Nov 30 '22 15:11 LuChengTHU

Hey @qsh-zh,

Thanks a lot for the PR! Does it already work with stable diffusion? :-)

Dec 01 '22 17:12 patrickvonplaten

@LuChengTHU We can chat more about research and collaborations.

@patrickvonplaten I tested it locally, and it works with stable diffusion v1.x. The codebase is heavily based on @LuChengTHU DPM-Solver++ multistep and the main difference lies in multistep coefficients. I need to validate it with v2.0 and report some qualitative results in this thread.

Dec 02 '22 05:12 qsh-zh

Hey @qsh-zh,

anything we can help with or should we merge as is for now?

Dec 20 '22 01:12 patrickvonplaten

@patrickvonplaten I tested it locally. It works for the stable diffusion pipe.

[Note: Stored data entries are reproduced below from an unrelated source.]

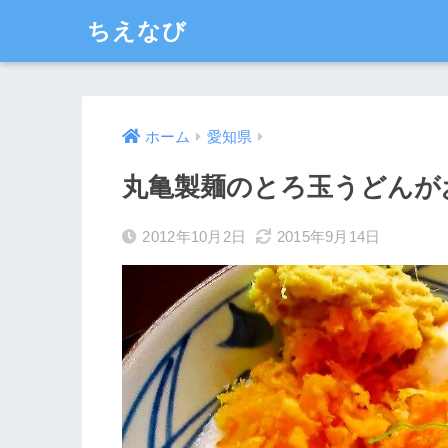
ちえなび
ホーム
愛知県
丸亀製麺のとろ玉うどんが
2012年10月2日
2015年9月14日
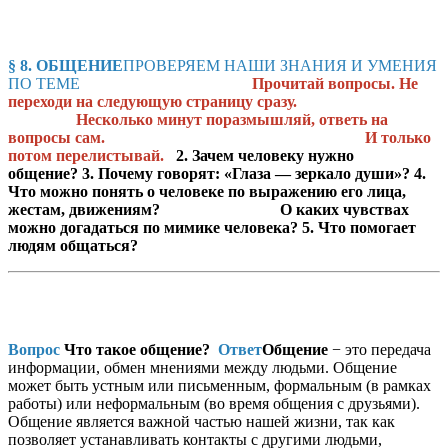
§ 8. ОБЩЕНИЕ
ПРОВЕРЯЕМ НАШИ ЗНАНИЯ И УМЕНИЯ
ПО ТЕМЕ
Прочитай вопросы. Не
переходи на следующую страницу сразу.
Несколько минут поразмышляй, ответь на
вопросы сам. И только
потом перелистывай.
2. Зачем человеку нужно
общение?
3. Почему говорят: «Глаза — зеркало души»?
4.
Что можно понять о человеке по выражению его лица,
жестам, движениям? О каких чувствах
можно догадаться по мимике человека?
5. Что помогает
людям общаться?
Вопрос
Что такое общение?
Ответ
Общение
− это передача
информации, обмен мнениями между людьми. Общение
может быть устным или письменным, формальным (в рамках
работы) или неформальным (во время общения с друзьями).
Общение является важной частью нашей жизни, так как
позволяет устанавливать контакты с другими людьми,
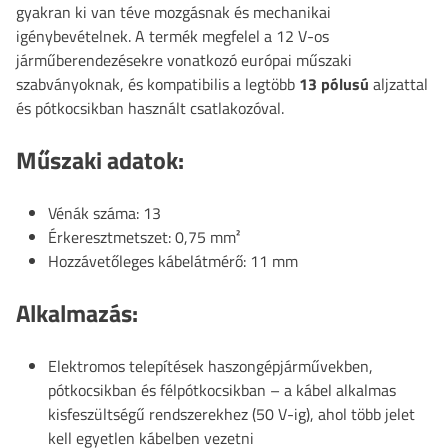
gyakran ki van téve mozgásnak és mechanikai
igénybevételnek. A termék megfelel a 12 V-os
járműberendezésekre vonatkozó európai műszaki
szabványoknak, és kompatibilis a legtöbb
13 pólusú
aljzattal
és pótkocsikban használt csatlakozóval.
Műszaki adatok:
Vénák száma: 13
Érkeresztmetszet: 0,75 mm²
Hozzávetőleges kábelátmérő: 11 mm
Alkalmazás:
Elektromos telepítések haszongépjárművekben,
pótkocsikban és félpótkocsikban – a kábel alkalmas
kisfeszültségű rendszerekhez (50 V-ig), ahol több jelet
kell egyetlen kábelben vezetni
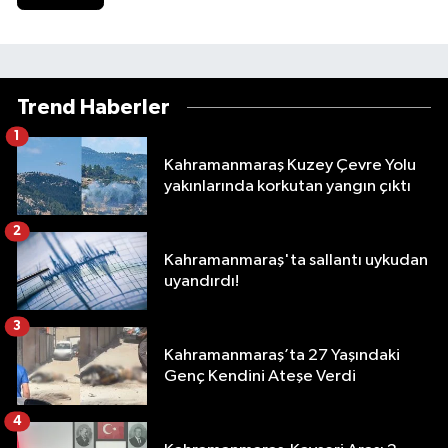
Trend Haberler
1
Kahramanmaraş Kuzey Çevre Yolu
yakınlarında korkutan yangın çıktı
2
Kahramanmaraş'ta sallantı uykudan
uyandırdı!
3
Kahramanmaraş’ta 27 Yaşındaki
Genç Kendini Ateşe Verdi
4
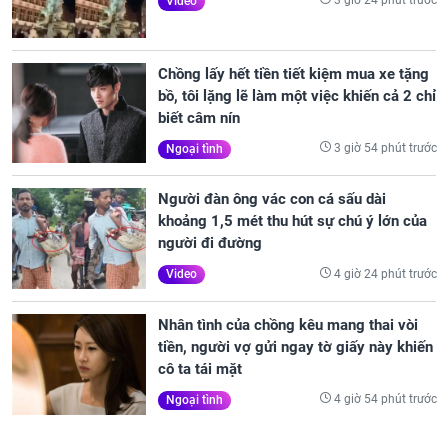
3 giờ 24 phút trước
Video
Chồng lấy hết tiền tiết kiệm mua xe tặng
bồ, tôi lặng lẽ làm một việc khiến cả 2 chỉ
biết câm nín
3 giờ 54 phút trước
Ngoại tình
Người đàn ông vác con cá sấu dài
khoảng 1,5 mét thu hút sự chú ý lớn của
người đi đường
4 giờ 24 phút trước
Video
Nhân tình của chồng kêu mang thai vòi
tiền, người vợ gửi ngay tờ giấy này khiến
cô ta tái mặt
4 giờ 54 phút trước
Ngoại tình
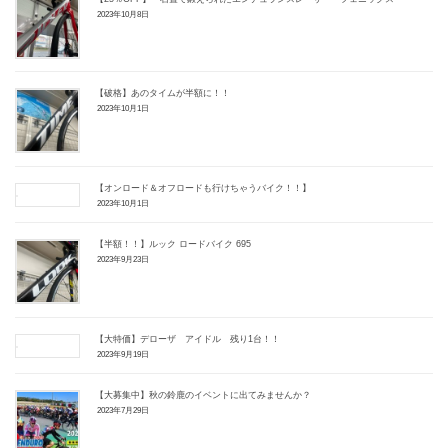
2023年10月8日
【破格】あのタイムが半額に！！
2023年10月1日
【オンロード＆オフロードも行けちゃうバイク！！】
2023年10月1日
【半額！！】ルック ロードバイク 695
2023年9月23日
【大特価】デローザ アイドル 残り1台！！
2023年9月19日
【大募集中】秋の鈴鹿のイベントに出てみませんか？
2023年7月29日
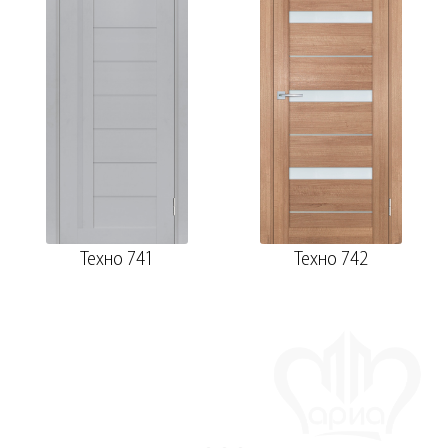
Техно 741
Техно 742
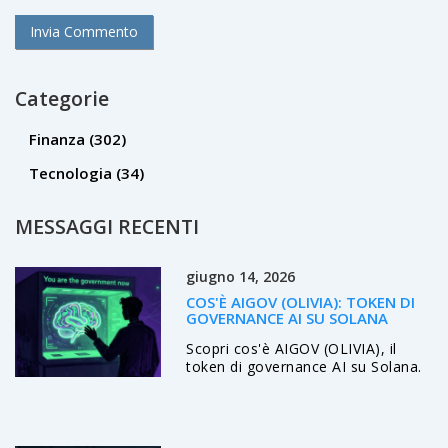
Categorie
Finanza
(302)
Tecnologia
(34)
MESSAGGI RECENTI
giugno 14, 2026
COS'È AIGOV (OLIVIA): TOKEN DI
GOVERNANCE AI SU SOLANA
Scopri cos'è AIGOV (OLIVIA), il
token di governance AI su Solana.
Analisi dei rischi, tokenomics e
perché è considerato un asset ad
altissimo rischio.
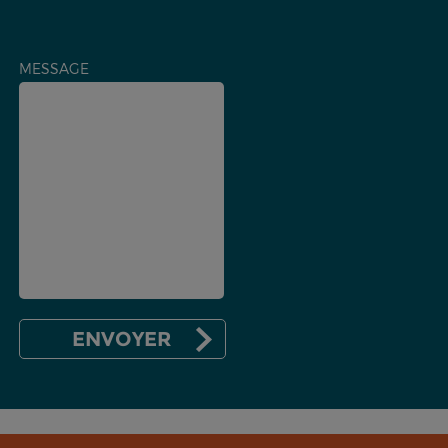
MESSAGE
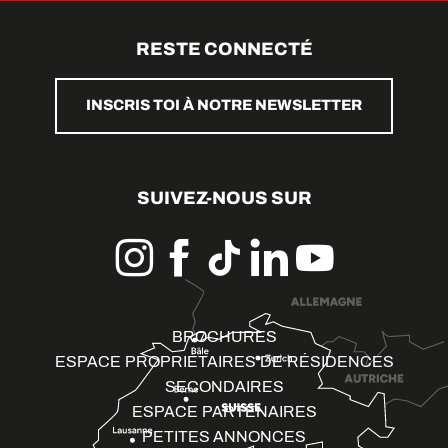
RESTE CONNECTÉ
INSCRIS TOI À NOTRE NEWSLETTER
SUIVEZ-NOUS SUR
BROCHURES
ESPACE PROPRIÉTAIRES DE RÉSIDENCES
SECONDAIRES
ESPACE PARTENAIRES
PETITES ANNONCES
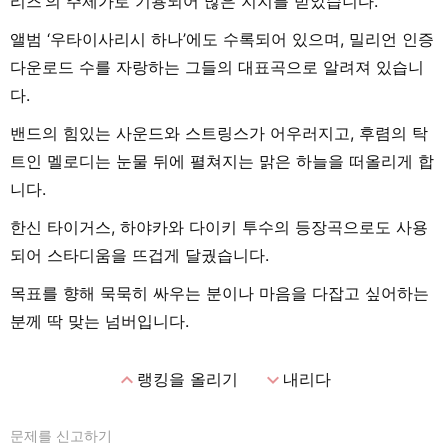
리즈’의 주제가로 기용되어 많은 지지를 받았습니다.
앨범 ‘우타이사리시 하나’에도 수록되어 있으며, 밀리언 인증
다운로드 수를 자랑하는 그들의 대표곡으로 알려져 있습니
다.
밴드의 힘있는 사운드와 스트링스가 어우러지고, 후렴의 탁
트인 멜로디는 눈물 뒤에 펼쳐지는 맑은 하늘을 떠올리게 합
니다.
한신 타이거스, 하야카와 다이키 투수의 등장곡으로도 사용
되어 스타디움을 뜨겁게 달궜습니다.
목표를 향해 묵묵히 싸우는 분이나 마음을 다잡고 싶어하는
분께 딱 맞는 넘버입니다.
expand_less
expand_more
랭킹을 올리기
내리다
문제를 신고하기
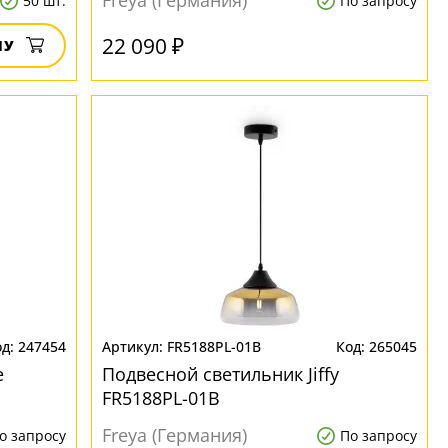
Freya (Германия)
50 шт.
По запросу
22 090 ₽
НУ
247454
FR5188PL-01B
265045
e
Подвесной светильник Jiffy
FR5188PL-01B
Freya (Германия)
о запросу
По запросу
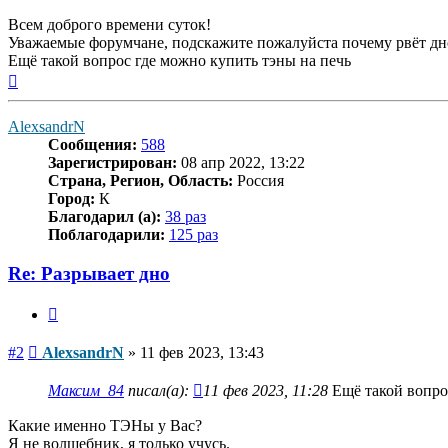
Всем доброго времени суток!
Уважаемые форумчане, подскажите пожалуйста почему рвёт дн
Ещё такой вопрос где можно купить тэны на печь
Вернуться
к
началу
AlexsandrN
Сообщения:
588
Зарегистрирован:
08 апр 2022, 13:22
Страна, Регион, Область:
Россия
Город:
К
Благодарил (а):
38 раз
Поблагодарили:
125 раз
Re: Разрывает дно
Цитата
Сообщение
#2
AlexsandrN
»
11 фев 2023, 13:43
Максим_84
писал(а):
11 фев 2023, 11:28
Ещё такой вопро
Какие именно ТЭНы у Вас?
Я не волшебник, я только учусь.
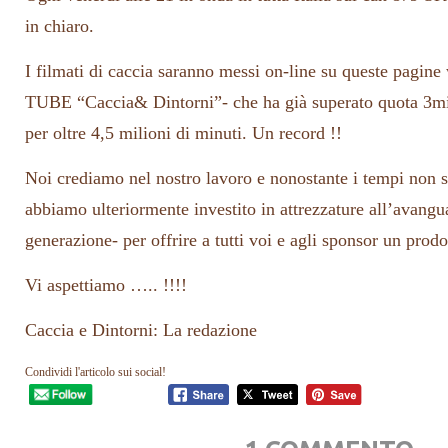
in chiaro.
I filmati di caccia saranno messi on-line su queste pagin
TUBE “Caccia& Dintorni”- che ha già superato quota 3mil
per oltre 4,5 milioni di minuti. Un record !!
Noi crediamo nel nostro lavoro e nonostante i tempi non s
abbiamo ulteriormente investito in attrezzature all’avangu
generazione- per offrire a tutti voi e agli sponsor un prodot
Vi aspettiamo ….. !!!!
Caccia e Dintorni: La redazione
Condividi l'articolo sui social!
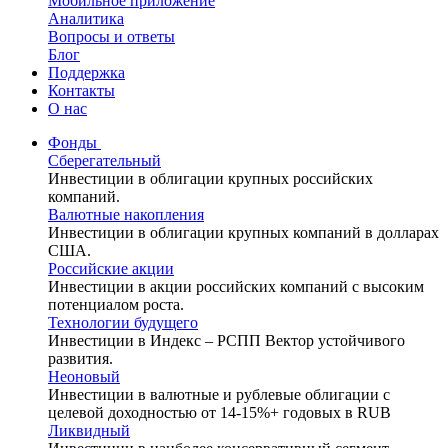
Мобильное приложение
Аналитика
Вопросы и ответы
Блог
Поддержка
Контакты
О нас
Фонды
Сберегательный
Инвестиции в облигации крупных российских
компаний.
Валютные накопления
Инвестиции в облигации крупных компаний в долларах
США.
Российские акции
Инвестиции в акции российских компаний с высоким
потенциалом роста.
Технологии будущего
Инвестиции в Индекс – РСПП Вектор устойчивого
развития.
Неоновый
Инвестиции в валютные и рублевые облигации с
целевой доходностью от 14-15%+ годовых в RUB
Ликвидный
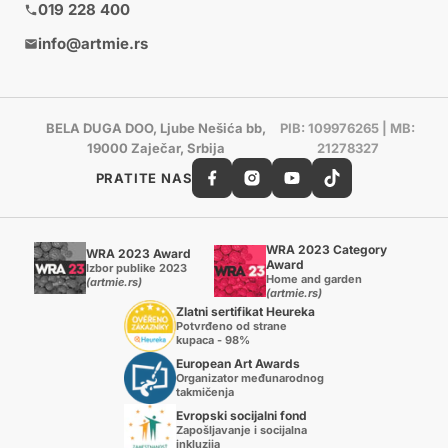
019 228 400
info@artmie.rs
BELA DUGA DOO, Ljube Nešića bb,
PIB: 109976265 | MB:
19000 Zaječar, Srbija
21278327
PRATITE NAS
WRA 2023 Category
WRA 2023 Award
Award
Izbor publike 2023
Home and garden
(artmie.rs)
(artmie.rs)
Zlatni sertifikat Heureka
Potvrđeno od strane
kupaca - 98%
European Art Awards
Organizator međunarodnog
takmičenja
Evropski socijalni fond
Zapošljavanje i socijalna
inkluzija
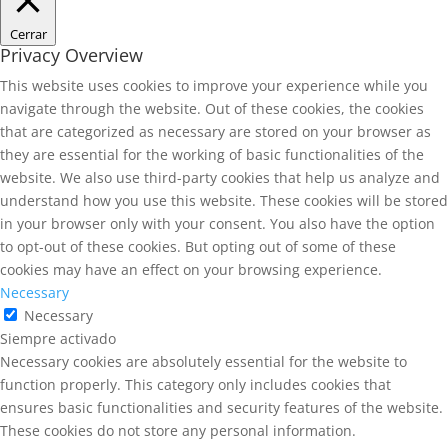
Cerrar
Privacy Overview
This website uses cookies to improve your experience while you
navigate through the website. Out of these cookies, the cookies
that are categorized as necessary are stored on your browser as
they are essential for the working of basic functionalities of the
website. We also use third-party cookies that help us analyze and
understand how you use this website. These cookies will be stored
in your browser only with your consent. You also have the option
to opt-out of these cookies. But opting out of some of these
cookies may have an effect on your browsing experience.
Necessary
Necessary
Siempre activado
Necessary cookies are absolutely essential for the website to
function properly. This category only includes cookies that
ensures basic functionalities and security features of the website.
These cookies do not store any personal information.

Compare against dpm++ multistep

setup

Following the setup introduced in dpm++ paper, I generate latent code with dpm++ and deis based on the first 200 prompts from coco and the same random noise. The "ground truth" latent codes for those random noises are based on 999 step ddim~(the paper use 1000 steps originally, which I encountered a numerical issue in diffusers codebase. I expect 999 step ddim and 1000 step ddim should be small.). In the last, I compare the square L2 distance between generated samples with each scheduler and "ground truth" latent codes.

performance

NFE	10	15	20	30	50
DEIS	25.93	21.25	15.39	8.77	3.89
DPM++	25.37	22.49	15.95	8.80	3.88

Some comments

Both DEIS and DPM / DPM++ are based on variation of constants formula. They are different in how to approximate nonlinear term (neural networks) in the diffusion ODE.
- DEIS: Multistep method, extrapolating a polynomial in previous network evaluations. (epsilon-based)
- DPM: Single step method, constructing a polynomial based on multiple network evaluations in single step. (epsilon based)
- DPM++ multistep: constructing a polynomial based on previous network evaluations. The high-order gradient of the polynomial is decided by finite differences on previous network evaluations. (x0 based)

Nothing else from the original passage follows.